This 1863 lithograph is a facsimile printing of the final draft of the Emancipation Proclamation, written by President Abraham Lincoln in 1862. On September 22, 1862, five days after the Union victory at the Battle of Antietam, Lincoln released the proclamation. The proclamation declared "that all persons held as slaves" within the rebellious states "are, and henceforward shall be free."
President Lincoln donated the original final draft to the Northwestern Sanitary Fair in Chicago in 1863, to be sold to raise money for medical support of the soldiers. Thomas B. Bryan purchased the document for $3,000 and, in turn, donated it to the Soldiers' Home in Chicago. Bryan commissioned lithographer Edward Mendel to create facsimile broadside printings of the original document. The sale of these broadsides funded the United States Sanitary Commission and the Soldiers' Home in Chicago. The original manuscript was later destroyed in the Chicago fire of 1871, thus making this a scarce facsimile record of a lost Lincoln manuscript.
In the center, beneath the title, is another facsimile of the October 26, 1863 letter written by President Lincoln to the "Ladies having in charge of the North Western Fair" to accompany the final draft. To the left of the letter is a portrait of President Lincoln. To the right of the letter is the logo for The Soldiers' Home with the text “Let Loyal Hearts and Willing Hands Cherish, Comfort and Care for my Wounded Heroes.”
Beneath the Proclamation is the statement of the purpose for the sale of the facsimiles signed by Thomas B. Bryan, President of The Soldier's Home, Chicago, Illinois:
“This publication is undertaken in behalf of the General Treasury of the United States Sanitary Commission, and also to create a fund for the erection and maintenance of a permanent home for our sick and disabled soldiers. Purchasers of this fac-simile of the Proclamation of Freedom will thus invest that immortal instrument with a new interest, as contributing to noble institutions which shall prove a just tribute of a Nation’s gratitude to her patriot sons.”

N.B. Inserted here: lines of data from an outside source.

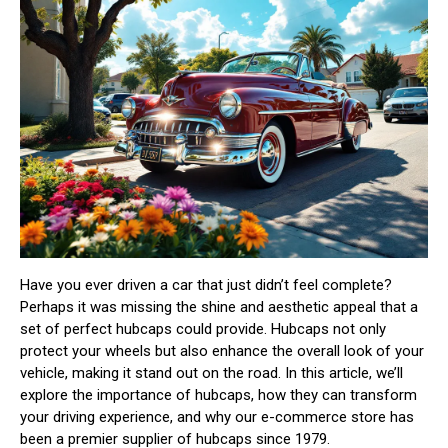
Have you ever driven a car that just didn’t feel complete?
Perhaps it was missing the shine and aesthetic appeal that a
set of perfect hubcaps could provide. Hubcaps not only
protect your wheels but also enhance the overall look of your
vehicle, making it stand out on the road. In this article, we’ll
explore the importance of hubcaps, how they can transform
your driving experience, and why our e-commerce store has
been a premier supplier of hubcaps since 1979.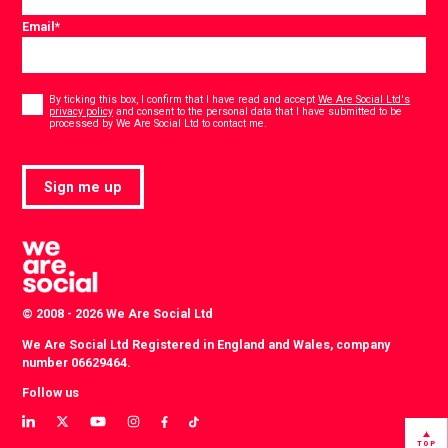
Email
*
Consent
*
By ticking this box, I confirm that I have read and accept
We Are Social Ltd's
privacy policy
and consent to the personal data that I have submitted to be
*
processed by We Are Social Ltd to contact me.
Sign me up
© 2008 - 2026 We Are Social Ltd
We Are Social Ltd Registered in England and Wales, company
number 06629464.
Follow us
View
View
View
View
View
View
our
our
our
our
our
our
TOP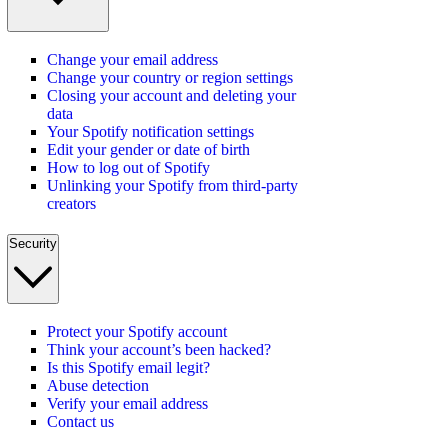
Change your email address
Change your country or region settings
Closing your account and deleting your
data
Your Spotify notification settings
Edit your gender or date of birth
How to log out of Spotify
Unlinking your Spotify from third-party
creators
Security
Protect your Spotify account
Think your account’s been hacked?
Is this Spotify email legit?
Abuse detection
Verify your email address
Contact us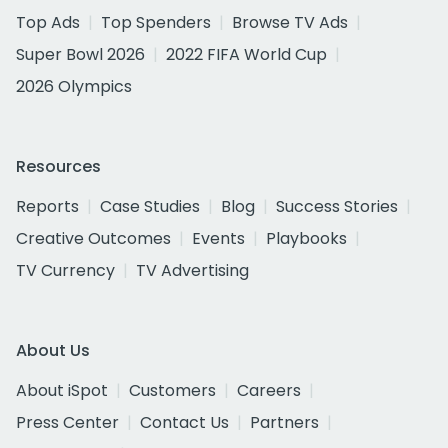
Top Ads
Top Spenders
Browse TV Ads
Super Bowl 2026
2022 FIFA World Cup
2026 Olympics
Resources
Reports
Case Studies
Blog
Success Stories
Creative Outcomes
Events
Playbooks
TV Currency
TV Advertising
About Us
About iSpot
Customers
Careers
Press Center
Contact Us
Partners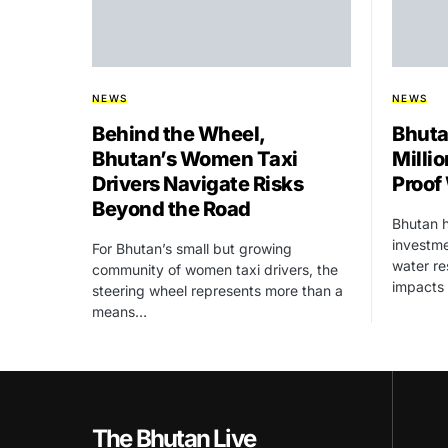
NEWS
NEWS
Behind the Wheel,
Bhuta
Bhutan’s Women Taxi
Millio
Drivers Navigate Risks
Proof
Beyond the Road
Bhutan h
investme
For Bhutan’s small but growing
water re
community of women taxi drivers, the
impacts
steering wheel represents more than a
means…
The Bhutan Live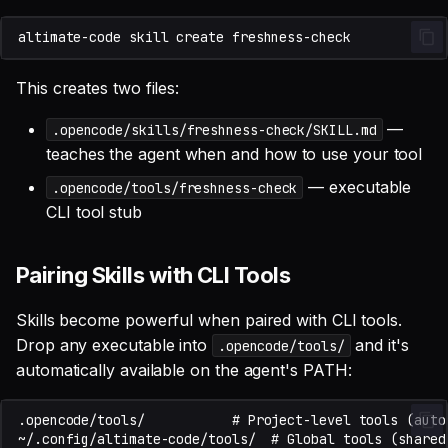
altimate-code
skill
create
This creates two files:
—
.opencode/skills/freshness-check/SKILL.md
teaches the agent when and how to use your tool
— executable
.opencode/tools/freshness-check
CLI tool stub
Pairing Skills with CLI Tools
Skills become powerful when paired with CLI tools.
Drop any executable into
and it's
.opencode/tools/
automatically available on the agent's PATH:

To the left of the statement is the official seal of authenticity with the statement above it reading "Every genuine copy has the Proclamation Seal attached immediately hereunder."
Toning to broadside, with four slightly darker vertical lines, possibly a result of previous wooden frame backing. Few scattered stains and slight surface abrasions. Archivally presented in a custom black and gold frame.